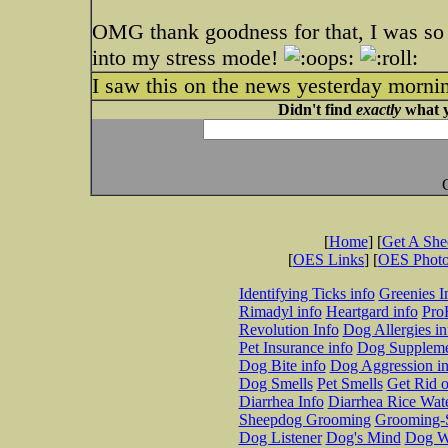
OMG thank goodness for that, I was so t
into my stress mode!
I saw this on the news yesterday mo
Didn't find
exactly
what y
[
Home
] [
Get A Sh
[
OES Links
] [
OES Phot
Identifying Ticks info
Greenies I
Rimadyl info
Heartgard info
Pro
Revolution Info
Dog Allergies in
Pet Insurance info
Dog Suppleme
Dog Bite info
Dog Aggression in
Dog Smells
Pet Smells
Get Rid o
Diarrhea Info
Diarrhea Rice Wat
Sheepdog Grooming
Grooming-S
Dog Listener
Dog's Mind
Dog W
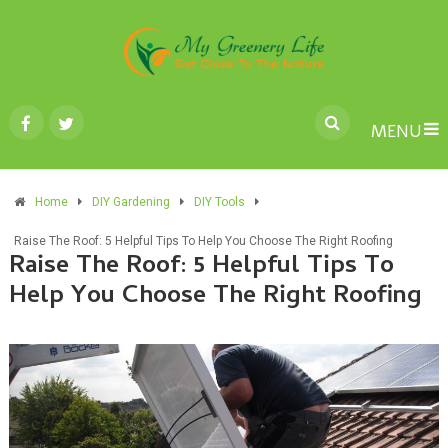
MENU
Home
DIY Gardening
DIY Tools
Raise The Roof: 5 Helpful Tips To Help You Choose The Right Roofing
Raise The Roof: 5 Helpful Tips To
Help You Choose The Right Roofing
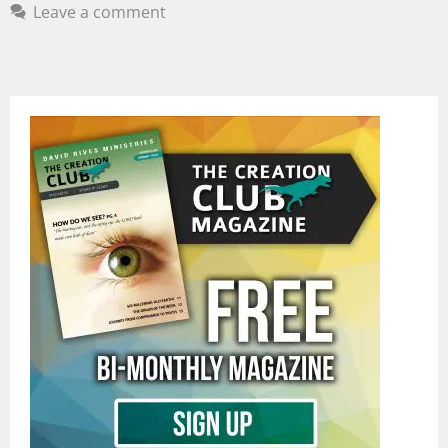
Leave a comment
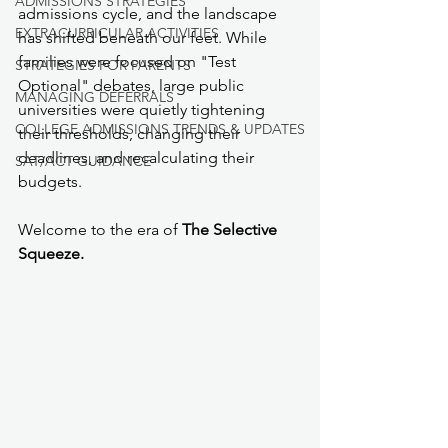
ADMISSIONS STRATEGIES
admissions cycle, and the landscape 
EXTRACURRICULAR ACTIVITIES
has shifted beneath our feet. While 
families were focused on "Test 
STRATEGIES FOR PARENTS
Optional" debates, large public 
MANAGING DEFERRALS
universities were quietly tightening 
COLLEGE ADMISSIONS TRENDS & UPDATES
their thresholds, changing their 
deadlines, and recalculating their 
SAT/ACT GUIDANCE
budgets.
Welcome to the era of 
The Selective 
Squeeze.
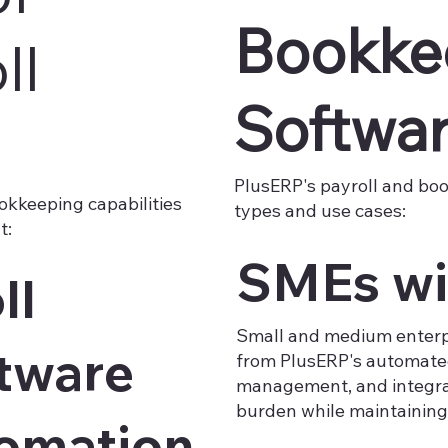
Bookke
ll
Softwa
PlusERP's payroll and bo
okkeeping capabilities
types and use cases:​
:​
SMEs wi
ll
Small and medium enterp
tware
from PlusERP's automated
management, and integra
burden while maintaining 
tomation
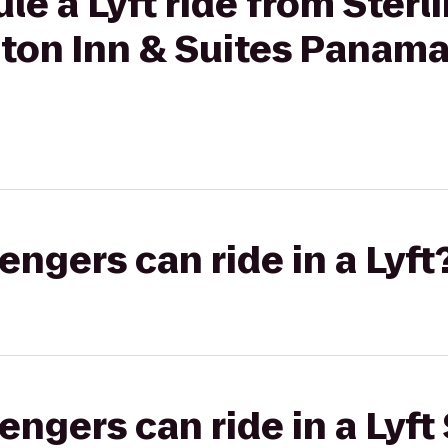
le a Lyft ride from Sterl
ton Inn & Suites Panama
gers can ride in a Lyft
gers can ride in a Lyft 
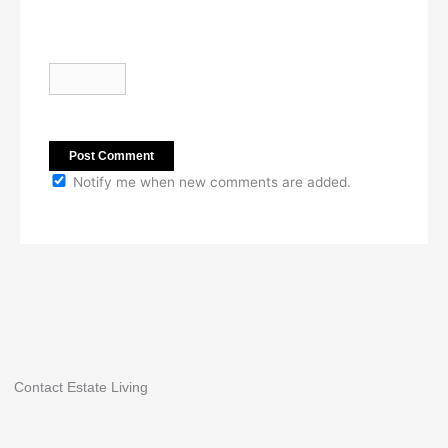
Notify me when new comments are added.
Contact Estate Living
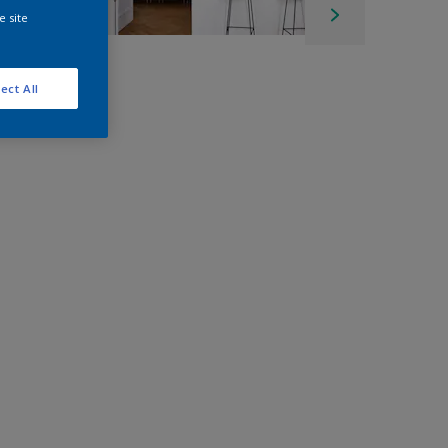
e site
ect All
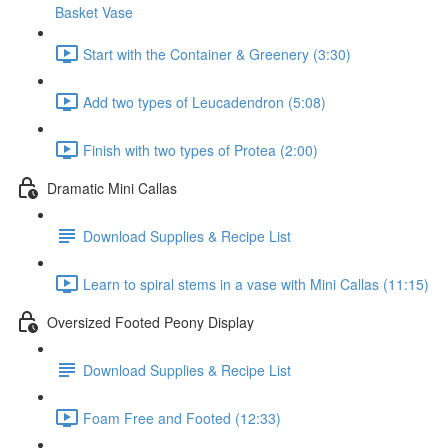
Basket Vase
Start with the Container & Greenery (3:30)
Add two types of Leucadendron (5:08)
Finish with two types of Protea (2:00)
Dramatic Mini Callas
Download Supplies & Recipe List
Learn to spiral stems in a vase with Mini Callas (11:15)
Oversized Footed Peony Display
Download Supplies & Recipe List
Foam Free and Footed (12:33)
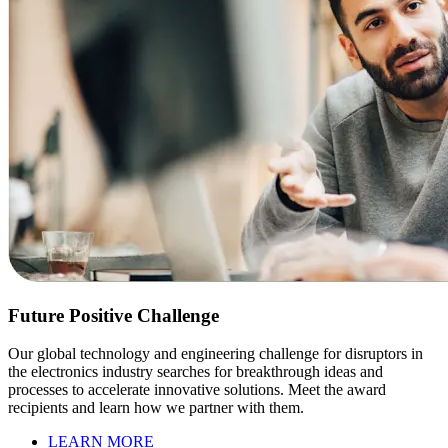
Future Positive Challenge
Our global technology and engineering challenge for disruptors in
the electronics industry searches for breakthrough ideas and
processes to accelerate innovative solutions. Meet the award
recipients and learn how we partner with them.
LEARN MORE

==========

In the copy, include no pictures; otherwise transcribe the entries exactly.

OMG thank goodness for that, I was so t
into my stress mode!
I saw this on the news yesterday mo
Didn't find
exactly
what y
[
Home
] [
Get A Sh
[
OES Links
] [
OES Phot
Identifying Ticks info
Greenies I
Rimadyl info
Heartgard info
Pro
Revolution Info
Dog Allergies in
Pet Insurance info
Dog Suppleme
Dog Bite info
Dog Aggression in
Dog Smells
Pet Smells
Get Rid o
Diarrhea Info
Diarrhea Rice Wat
Sheepdog Grooming
Grooming-S
Dog Listener
Dog's Mind
Dog W
MENU
Home
DIY Gardening
DIY Tools
Raise The Roof: 5 Helpful Tips To Help You Choose The Right Roofing
Raise The Roof: 5 Helpful Tips To
Help You Choose The Right Roofing
Leave a comment
ADMISSIONS STRATEGIES
admissions cycle, and the landscape 
EXTRACURRICULAR ACTIVITIES
has shifted beneath our feet. While 
families were focused on "Test 
STRATEGIES FOR PARENTS
Optional" debates, large public 
MANAGING DEFERRALS
universities were quietly tightening 
COLLEGE ADMISSIONS TRENDS & UPDATES
their thresholds, changing their 
deadlines, and recalculating their 
SAT/ACT GUIDANCE
budgets.
Welcome to the era of 
The Selective 
Squeeze.
Bookke
ll
Softwa
PlusERP's payroll and bo
okkeeping capabilities
types and use cases:​
:​
SMEs wi
ll
Small and medium enterp
tware
from PlusERP's automated
management, and integra
burden while maintaining 
tomation
le a Lyft ride from Sterl
ton Inn & Suites Panama
gers can ride in a Lyft
gers can ride in a Lyft 
Notify me when new comments are added.
Contact Estate Living
e site
ect All
Basket Vase
Start with the Container & Greenery (3:30)
Add two types of Leucadendron (5:08)
Finish with two types of Protea (2:00)
Dramatic Mini Callas
Download Supplies & Recipe List
Learn to spiral stems in a vase with Mini Callas (11:15)
Oversized Footed Peony Display
Download Supplies & Recipe List
Foam Free and Footed (12:33)
Future Positive Challenge
Our global technology and engineering challenge for disruptors in
the electronics industry searches for breakthrough ideas and
processes to accelerate innovative solutions. Meet the award
recipients and learn how we partner with them.
LEARN MORE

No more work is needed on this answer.